Fructifier en abondance et de manière extraordinaire, c’est ce que Jésus nous promet. Mais cela exige de lui demeurer étroitement uni, comme le sarment à la vigne : « Comme le sarment ne peut de lui-même porter du fruit s’il ne demeure attaché au cep, vous ne le pouvez non plus, si vous ne demeurez en moi » (Jn 15, 4). Jésus insiste beaucoup sur cette exigence pour nous de « demeurer en lui », récompensée et précédée par le fait que lui « demeure en nous ». C’est la condition de notre fécondité : « Sans moi vous ne pouvez rien faire » (Jn 15, 5) Voilà qui nous maintient dans l’humilité ! Sans l’aide de la grâce, nous serions incapables du moindre acte de charité ou même de simple vertu. Le philosophe catholique Jacques Maritain allait même jusqu’à traduire : « Sans moi, vous pouvez faire le rien », tant il est vrai que la seule chose dont nous soyons sûr d’être la cause exclusive, c’est malheureusement notre péché, ce néant qui vient priver notre vie divine de sa perfection… Dans chacun de nos actes bons, c’est Jésus qui nous donne de vouloir le bien, qui nous donne la force de l’accomplir, et qui lui fait porter du fruit. Certes, mon acte bon est vraiment mon acte à moi, il me coûte suffisamment parfois pour que j’en sois conscient ! Au plan qui est le mien, tout mon effort, ma générosité, mon ingéniosité et ma persévérance sont requis pour que je pose cet acte bon. Mais à un plan supérieur, c’est bien Jésus qui en est à l’origine, qui le soutient, et qui lui donne son efficacité, enveloppant mon action à moi de son action à lui.

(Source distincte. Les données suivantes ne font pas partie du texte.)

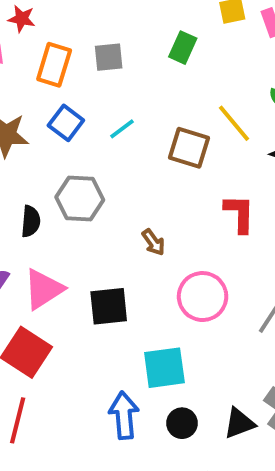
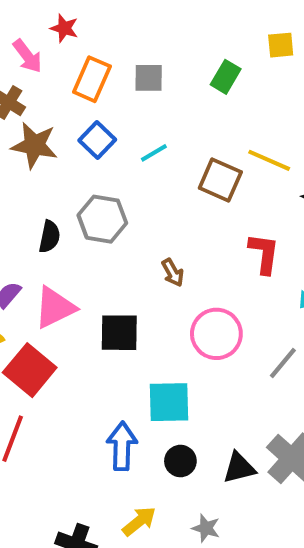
yellow line: (234, 123) -> (269, 160), turned -33

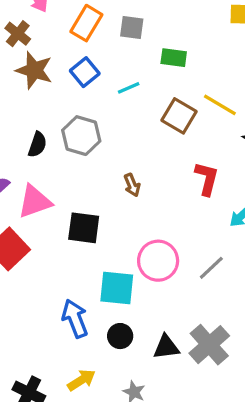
green rectangle: (226, 77) -> (174, 58), moved, turned 60
pink circle: (216, 334) -> (158, 261), moved
blue arrow: (122, 446) -> (75, 318), turned -30

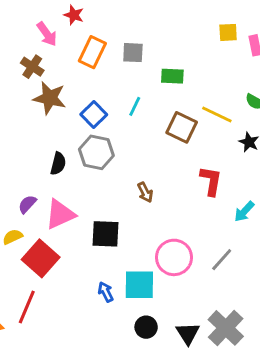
blue square: (85, 72) -> (94, 115), moved
cyan line: (129, 88) -> (135, 106), turned -36
blue arrow: (75, 318) -> (106, 292), moved, size x0.6
black triangle: (166, 347) -> (188, 333), turned -50

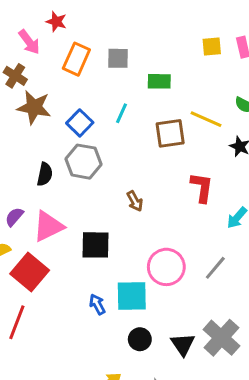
yellow square: (228, 32) -> (212, 47), moved
brown square: (182, 127) -> (170, 133), turned -32

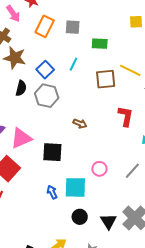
black semicircle: (45, 174) -> (21, 88), moved
brown arrow: (135, 201) -> (80, 124), turned -40
pink circle: (166, 267) -> (99, 169), size x0.6

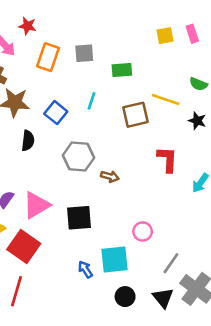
gray hexagon: (47, 96) -> (79, 157), moved
gray line: (132, 171) -> (171, 263), moved

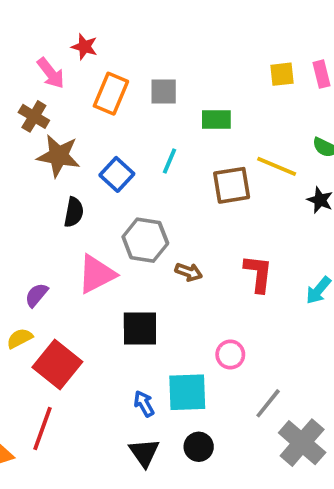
red L-shape: (167, 159) -> (258, 274), moved
pink triangle: (36, 205) -> (97, 274), moved
black triangle: (163, 298) -> (144, 453), moved

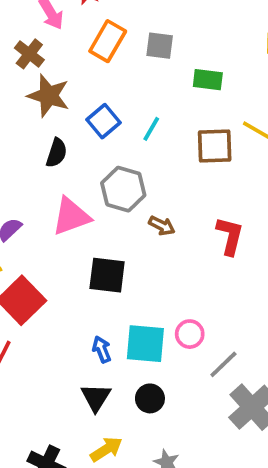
cyan line: (169, 161) -> (151, 129), moved
pink circle: (230, 355) -> (190, 334), moved

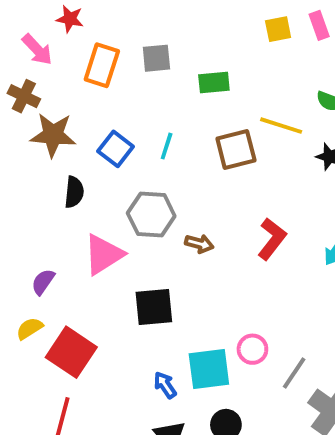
red L-shape: (230, 236) -> (272, 239), turned 36

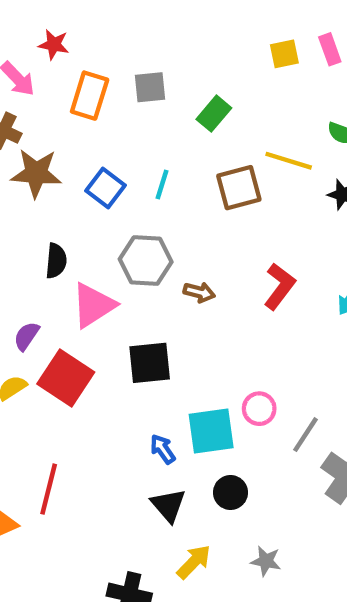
green rectangle: (214, 82) -> (214, 114), turned -44
black semicircle: (74, 192) -> (56, 261), moved
red square: (71, 352) -> (66, 378), moved

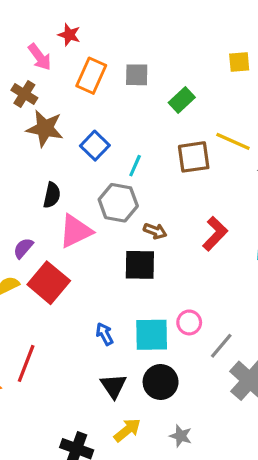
cyan line: (162, 184) -> (135, 166), moved
black square: (150, 363) -> (140, 265), moved
blue arrow: (163, 449) -> (105, 334), moved
black circle: (230, 492) -> (161, 382), size x1.4

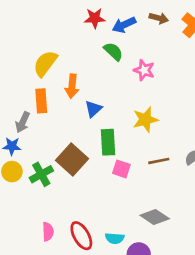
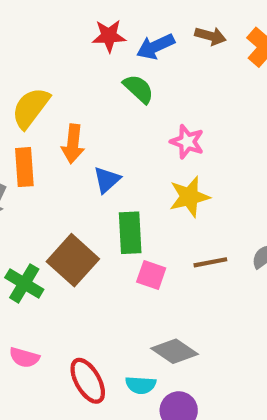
pink star: (144, 70) -> (187, 142), moved
green cross: (41, 174) -> (24, 283), turned -30
gray diamond: (155, 217) -> (174, 351), moved
pink semicircle: (48, 232) -> (24, 358), moved, turned 108

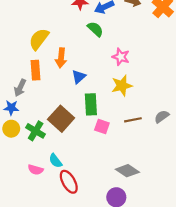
gray diamond: (174, 351) -> (127, 171), moved
cyan semicircle: (141, 385) -> (55, 161), moved, turned 48

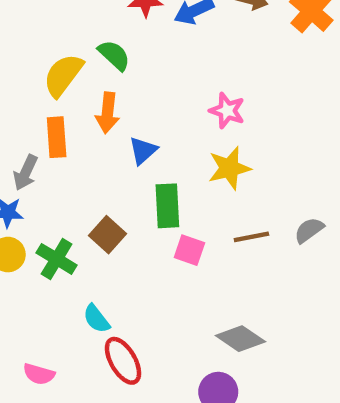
green semicircle: (95, 29) -> (114, 55), moved
brown square: (61, 119) -> (108, 235), size x0.7
pink semicircle: (36, 170) -> (39, 374), moved

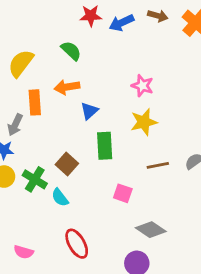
yellow semicircle: (63, 75) -> (21, 63), moved
orange arrow: (108, 113) -> (67, 87), turned 75
pink square: (189, 250) -> (123, 193), moved
cyan semicircle: (96, 319) -> (60, 198), moved

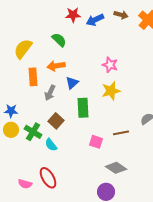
gray arrow: (15, 125) -> (50, 93), moved
brown line: (158, 165) -> (121, 133), moved
red ellipse: (77, 244) -> (48, 178), moved

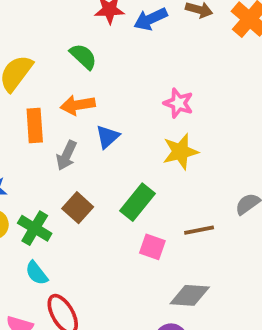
green rectangle: (83, 108) -> (137, 202), moved, turned 42
cyan semicircle: (51, 145) -> (37, 273), moved
gray diamond: (116, 168) -> (190, 295), turned -30

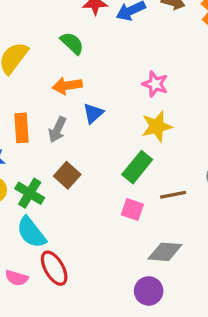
orange rectangle: (35, 126) -> (22, 128), moved
green rectangle: (137, 202) -> (137, 167), moved
cyan semicircle: (37, 273) -> (31, 232), size x1.5

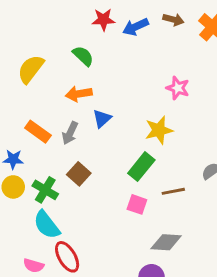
pink star: (155, 84) -> (178, 88), moved
orange rectangle: (22, 128) -> (38, 132), turned -50

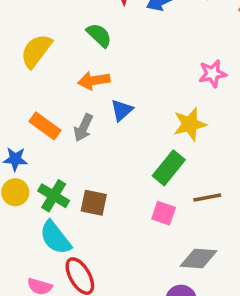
pink star: (178, 88) -> (212, 74), turned -30
brown square: (79, 174) -> (94, 203), moved, turned -30

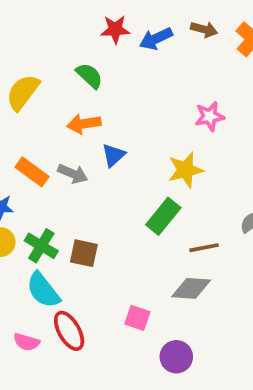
gray arrow: (83, 128) -> (73, 174), turned -92
pink square: (164, 213) -> (137, 318), moved
gray diamond: (199, 259) -> (191, 288), moved

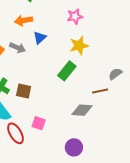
pink star: (210, 116) -> (75, 16), moved
brown line: (204, 248) -> (100, 91), moved
pink square: (137, 318) -> (39, 123), moved

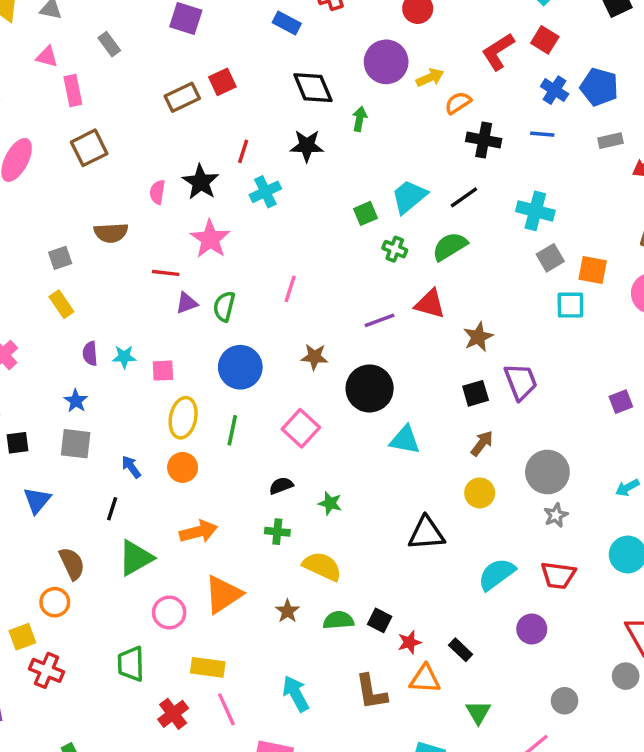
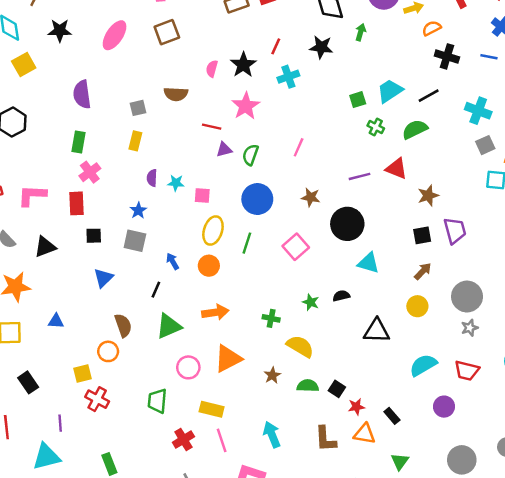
yellow rectangle: (61, 304) -> (135, 141), turned 42
black semicircle: (281, 486) -> (341, 296), moved
gray circle: (565, 701) -> (462, 460), size x1.5

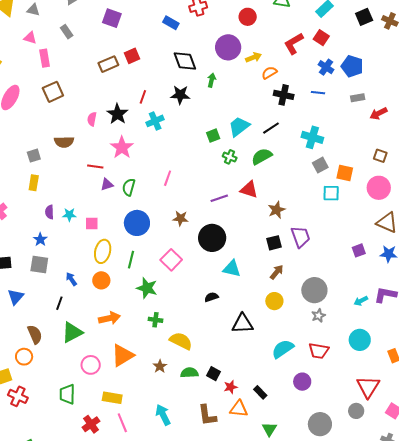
green star: (311, 302) -> (147, 288), moved, size x1.5

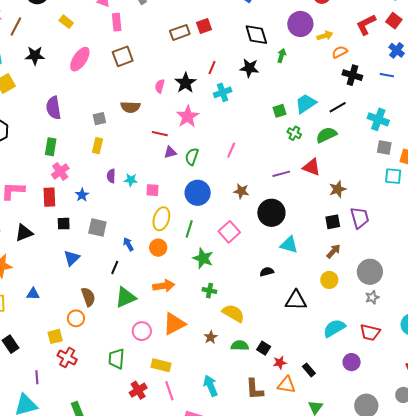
gray square: (320, 165) -> (384, 148), turned 35
blue star: (40, 239) -> (82, 195), moved

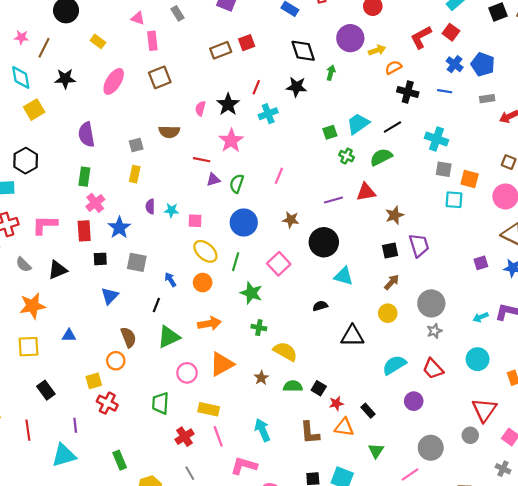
red triangle: (312, 167) -> (366, 192), turned -30
blue star: (82, 195) -> (119, 228), size x1.5
yellow ellipse: (161, 219) -> (205, 251), turned -65
red trapezoid: (370, 332) -> (433, 369), turned 35

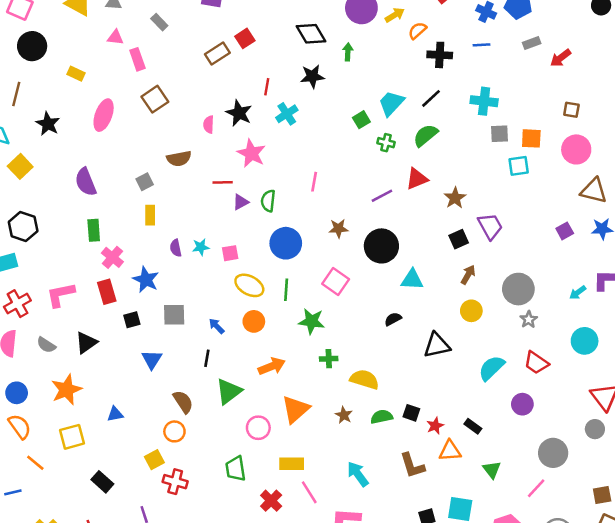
black star: (65, 79) -> (48, 124), turned -30

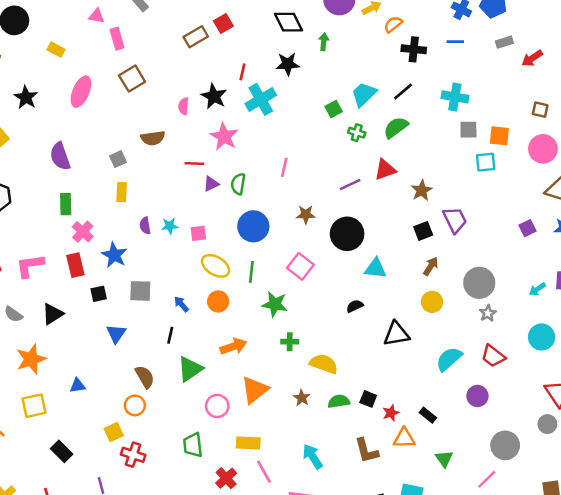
cyan cross: (287, 114) -> (261, 99), size x1.4

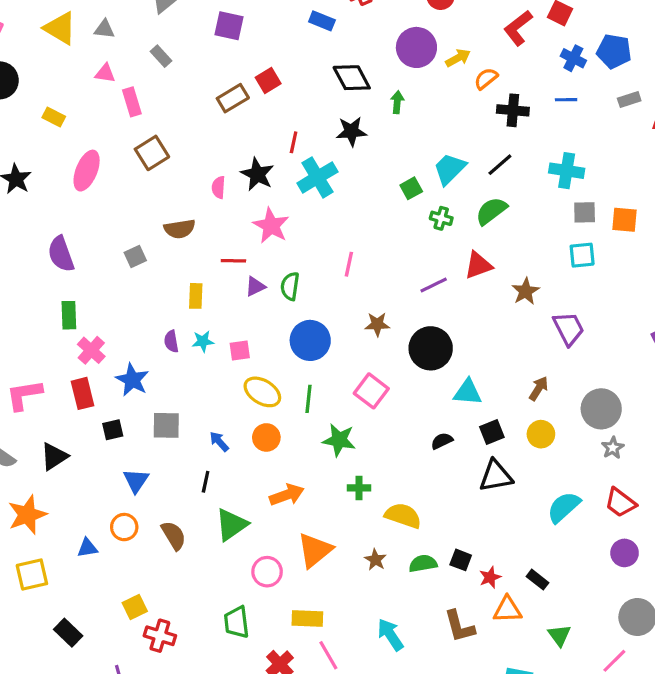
cyan square: (486, 162) -> (582, 255), moved
yellow rectangle: (122, 192) -> (196, 296), moved
black square: (423, 231) -> (492, 432), moved
purple circle: (477, 396) -> (625, 553), moved
orange circle: (135, 405) -> (124, 527), moved

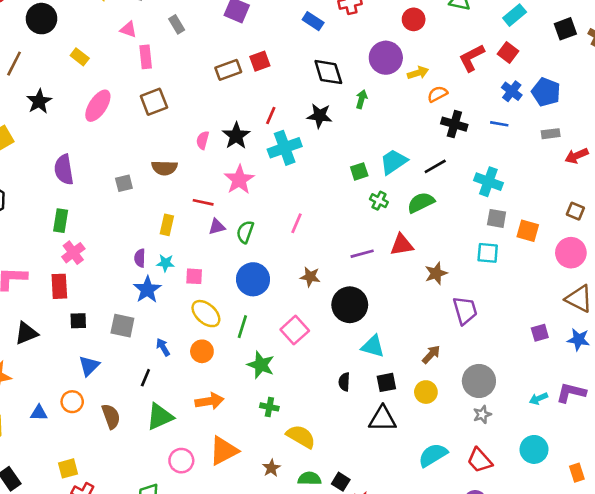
blue star: (132, 380) -> (147, 289), moved
black semicircle: (442, 441) -> (344, 382), turned -72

Voilà un tableau grandiose, qui suscite l’enthousiasme ! La fidélité à l’Écriture oblige à faire remarquer que le Père permet que nous soyons éprouvés, émondés, afin que le poids de notre orgueil et notre attachement à d’autres biens qu’au Christ ne nous empêche pas de porter du fruit. Cette œuvre du Père en nous peut être subie, ou bien nous pouvons y collaborer par nos efforts de détachement du péché et par notre pénitence. La croissance de la vigne exige qu’on fasse un peu de place autour du sarment pour qu’il puisse se déployer, c’est une loi de la nature et c’est aussi une loi de la grâce ! C’est le moment de revenir au vrai fruit de la vigne : le vin ! Il y a toute une littérature chrétienne qui n’hésite pas à parler de la vie chrétienne sous la grâce comme un enivrement divin. Non pas la perte des facultés, la déchéance et le réveil difficile, mais l’entrée dans un monde nouveau, plus grand, plus beau, plus joyeux, où tout est possible. C’est cela la vie de la grâce, qui s’épanouira dans la gloire du Ciel. C’est cela que l’Eucharistie réalise déjà. Demeurons tous ensemble unis au Christ, et nous serons dans la joie, la divine ébriété des bienheureux.